We got a chance to see just how bad a finished wall Fresco Harmony will cover. It still wasn't up to my standards when it was finished but the client was happy. All in all we put about 3/4" of mud on this stick of corner bead. On a comical note, the contractor said he spent 1 and 1/2 hrs on this one piece of corner bead. He wouldn't let me tear it off and redo it. ha ha...

http://youtu.be/ANivpMW-UGE


----------



## mld (Jul 2, 2012)

Just curious Nick, why not fill that with hot mud first?

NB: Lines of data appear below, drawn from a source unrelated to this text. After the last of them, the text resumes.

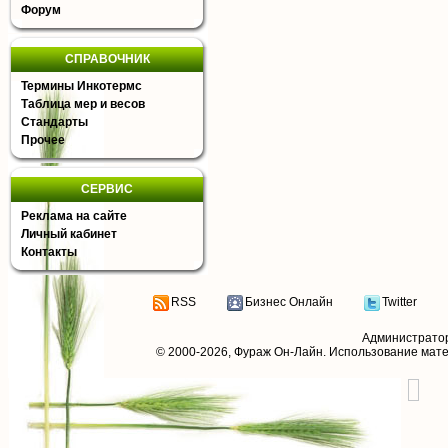
Форум
СПРАВОЧНИК
Термины Инкотермс
Таблица мер и весов
Стандарты
Прочее
СЕРВИС
Реклама на сайте
Личный кабинет
Контакты
RSS
Бизнес Онлайн
Twitter
Администрато
© 2000-2026,
Фураж Он-Лайн
. Использование мат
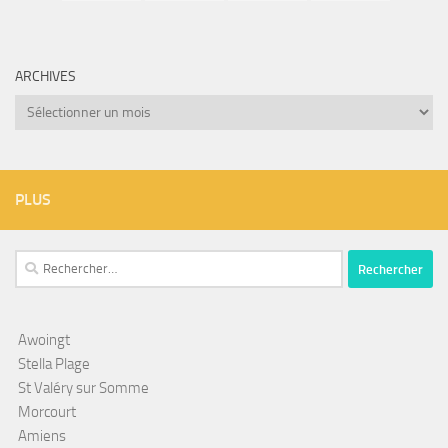
ARCHIVES
Archives
PLUS
Rechercher :
Awoingt
Stella Plage
St Valéry sur Somme
Morcourt
Amiens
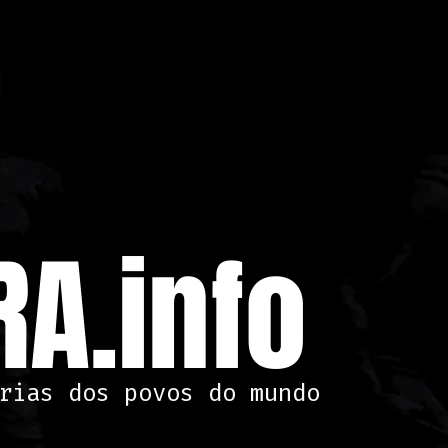
A.info
rias dos povos do mundo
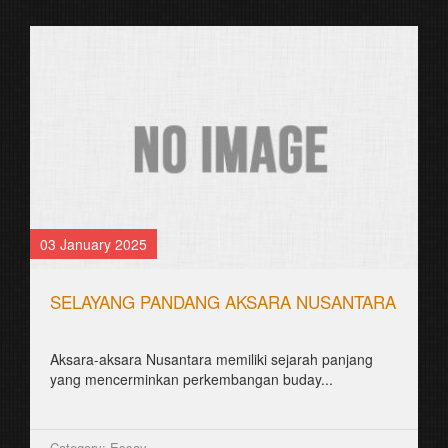
03 January 2025
SELAYANG PANDANG AKSARA NUSANTARA
Aksara-aksara Nusantara memiliki sejarah panjang
yang mencerminkan perkembangan buday...
Category: Essay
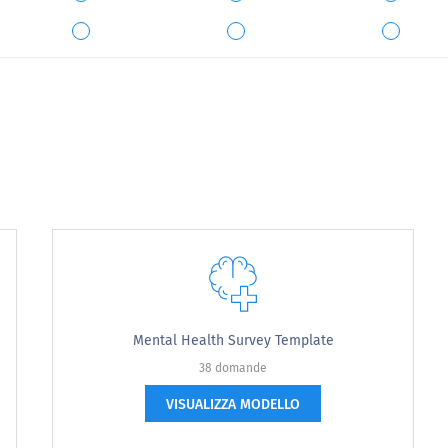
onsapevolezza della salute e della sicurezza sul lavoro.
Fortemente in disaccordo
Disaccordo
Neutro
e
Mental Health Survey Template
38 domande
VISUALIZZA MODELLO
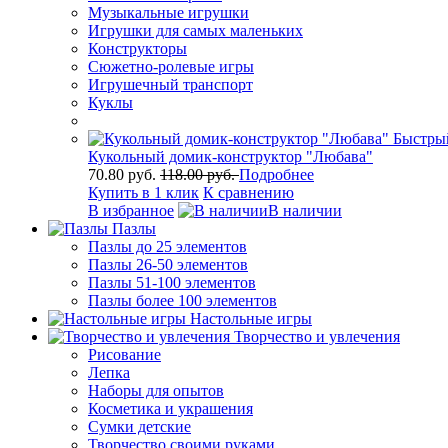
Музыкальные игрушки
Игрушки для самых маленьких
Конструкторы
Сюжетно-ролевые игры
Игрушечный транспорт
Куклы
Быстры
Кукольный домик-конструктор "Любава"
70.80 руб.
118.00 руб.
Подробнее
Купить в 1 клик
К сравнению
В избранное
В наличии
Пазлы
Пазлы до 25 элементов
Пазлы 26-50 элементов
Пазлы 51-100 элементов
Пазлы более 100 элементов
Настольные игры
Творчество и увлечения
Рисование
Лепка
Наборы для опытов
Косметика и украшения
Сумки детские
Творчество своими руками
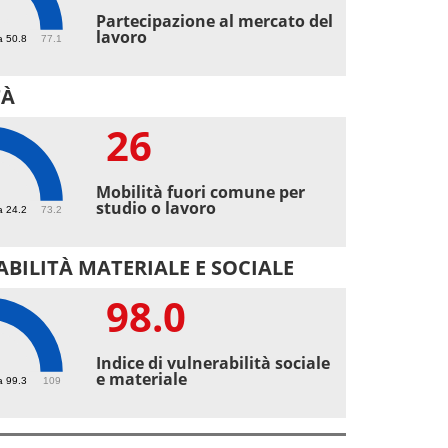
3
Partecipazione al mercato del
lavoro
a 50.8
77.1
TÀ
26
Mobilità fuori comune per
studio o lavoro
a 24.2
73.2
BILITÀ MATERIALE E SOCIALE
98.0
Indice di vulnerabilità sociale
e materiale
a 99.3
109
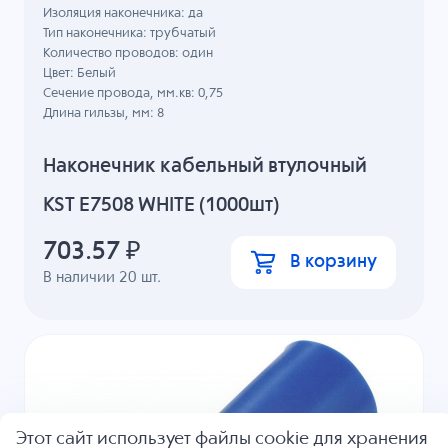
Изоляция наконечника: да
Тип наконечника: трубчатый
Количество проводов: один
Цвет: Белый
Сечение провода, мм.кв: 0,75
Длина гильзы, мм: 8
Наконечник кабельный втулочный
KST E7508 WHITE (1000шт)
703.57
₽
В корзину
В наличии
20
шт.
Этот сайт использует файлы cookie для хранения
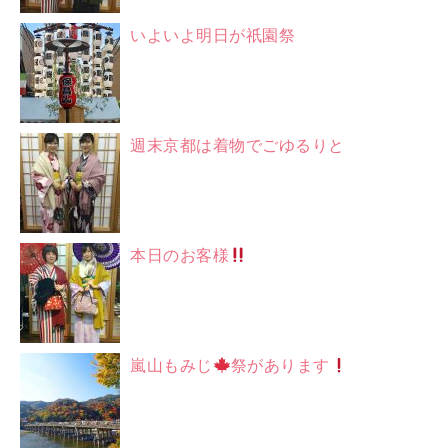
いよいよ明日が祇園祭
週末京都は着物でごゆるりと
本日のお客様
嵐山もみじ
祭があります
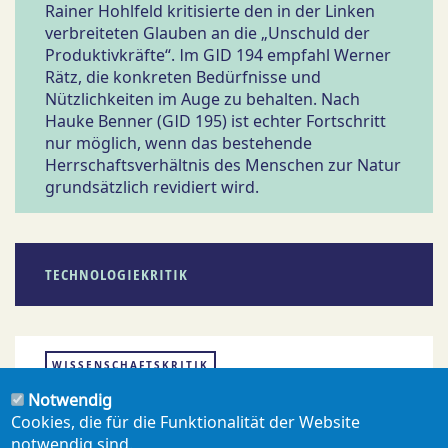
Rainer Hohlfeld kritisierte den in der Linken
verbreiteten Glauben an die „Unschuld der
Produktivkräfte“. Im GID 194 empfahl Werner
Rätz, die konkreten Bedürfnisse und
Nützlichkeiten im Auge zu behalten. Nach
Hauke Benner (GID 195) ist echter Fortschritt
nur möglich, wenn das bestehende
Herrschaftsverhältnis des Menschen zur Natur
grundsätzlich revidiert wird.
TECHNOLOGIEKRITIK
WISSENSCHAFTSKRITIK
Notwendig
Cookies, die für die Funktionalität der Website
notwendig sind.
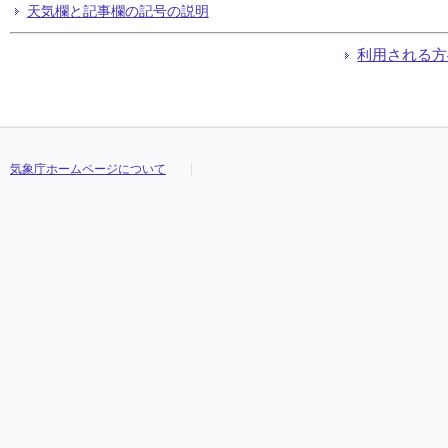
天気欄と記事欄の記号の説明
利用される方
気象庁ホームページについて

Looks good though finished.


----------



## Nick Harmon (Feb 16, 2013)

Great question. Usually I would have definitely filled it with quick set. The entire surface needed to be floated again. However, once you've used the Fresco Harmony system you start to look at drywall differently. It would have taken as much time to mix quick set and float all those walls again as it would to base coat of Fresco Harmony. There was also a time constraint and I was doing the job for free. It was supposed to be ready for texture. *I'm sure we've all ran into situations where a contractor does chitty finish work and expects a little paint and texture will fix it.* This was one of those. In the end it was a good opportunity to experiment. It's amazing to me that one medium will really do it all.


----------